Mi amada Pamela me había invitado
a almorzar en su casa con toda su familia. Eso no me preocupaba ni pizca, ese conjunto de personas era como una bolsita
de caramelos, tan dulces, y tiernos como siempre. Eran encantadores.
Pero siempre entre tanta dulzura,
está el caramelo de limón, ese gusto amargo y agrio que con solo tragarlo te
produce arcadas y acidez. Ese sabor era el de mi suegra. De ella no te salva ni
el Chapulín Colorado.
Me pegué un chasco al ver que la
persona que me abrió paso a la entrada fue esa mezquina y auténtica cara de
vinagre; podía escucharla desde afuera presumiendo a gritos lo rica que estaba
su ensalada rusa, que realmente, era como masticar engrudo.
Era una vieja decrépita, y bien
se conocía que jamas había sido bella. Tal vez en otros tiempos debió tener
buenas carnes; pero ya su figura estaba más destruida que el Partenón de
Grecia.
Esa mujer era la prueba viviente
de la existencia de los dinosaurios. Debería ser la atracción principal de un
museo, nunca había visto una momia que se conservara tan bien. No llevaba
vendajes, pero en lugar de ellos traía puesto un vestido color grana muy
ajustado a su cuerpo de hipopótamo. Era un matambre, nada apetitoso,
personalmente prefería las comidas que no se encontraban en estado de
putrefacción.
No sabía si me encontraba junto a
la auténtica Medusa, sus mechas color amarillo canario parecían víboras que se
enredaban unas con las otras formando enredaderas, deseaba con todas mis
fuerzas que con su aguda mirada me convirtiese en piedra, no quería observar ni
un segundo más su repugnante semblante.
Estaba maquillada, se había
excedido mucho con el labial rojo carmesí que ella acostumbraba usar, había
traspasado el contorno de sus labios de chimpancé, por un momento pensé que se
había devorado a su esposo y que no se dio cuenta de que su rostro de bruja,
estaba manchado con la sangre de su víctima.
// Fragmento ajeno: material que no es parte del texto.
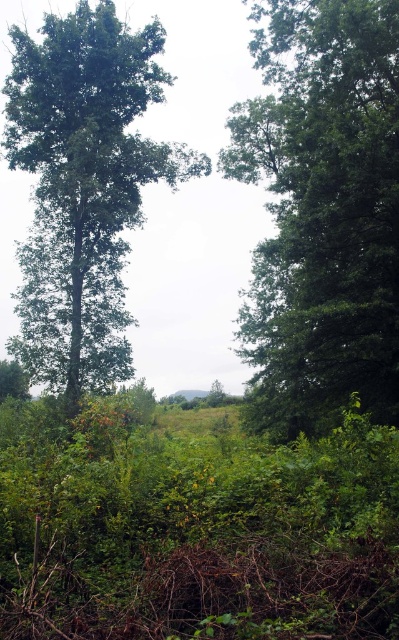 Question: Is green leafy tree at center above green leafy tree at left?

Choices:
 (A) yes
 (B) no

Answer: (A)

Question: Does green leafy tree at center have a greater width compared to green leafy tree at left?

Choices:
 (A) yes
 (B) no

Answer: (B)

Question: Does green leafy tree at center appear on the right side of green leafy tree at left?

Choices:
 (A) yes
 (B) no

Answer: (A)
También exageró mucho al ponerse
rubor, se ve que es una mujer terca, no puede aceptar que los años la
terminaron aplastando, ya no podía ocultar más
sus abolladuras, sus pliegues,
sus patas de gallo, y menos su más notable y desagradable rasgo: la verruga que
se situaba junto a su nariz de arpía, a
no ser que se ponga revoque suficiente
para arreglar un edificio de quince mil metros cuadrados, eso al menos hubiera
bastado para arreglar aunque sea un poco su fachada en ruinas.
Sus ojos eran de un turbio y
nebuloso verde, similar al agua del riachuelo, y su perfume barato olía como el
mismo. Es sus lagrimales había una fiesta, pequeñas y pegajosas lagañas
danzaban en los mismos desde hoy a la mañana.
Y mejor no hablemos de la
parejita de cejas, necesitan un divorcio cuanto antes; bah, que importa ya,
hasta telarañas tenían.
Frunció la jeta para dedicarme
una forzada sonrisa. Rebeló sus dientes amarillentos de fumadora, ni la neblina
de Londres podría compararse con todo el humo que deja esa mujer al consumir un
atado de puchos.
Vaciló al hablarme, pero
finalmente me invitó a pasar al interior de la casa:
-
Fashaa, queriditoff, fashaa.
Una lluvia de saliva golpeó
contra mi rostro. Fui un tonto al no traer paraguas, tendría que haberme
avivado.
Me condujo hacia el comedor donde
se encontraban los demás invitados. Su andar me recordaba al de la carcacha
descompuesta que conducía mi abuelo cuando yo era niño.
Llegamos, y la vi. Allí estaba ella, mi querida, su presencia
opacaba a todas las maravillas del mundo y las hacia insignificantes, tan
perfecta y espléndida como siempre, mi caramelo de dulce de leche, mi amada Pamela.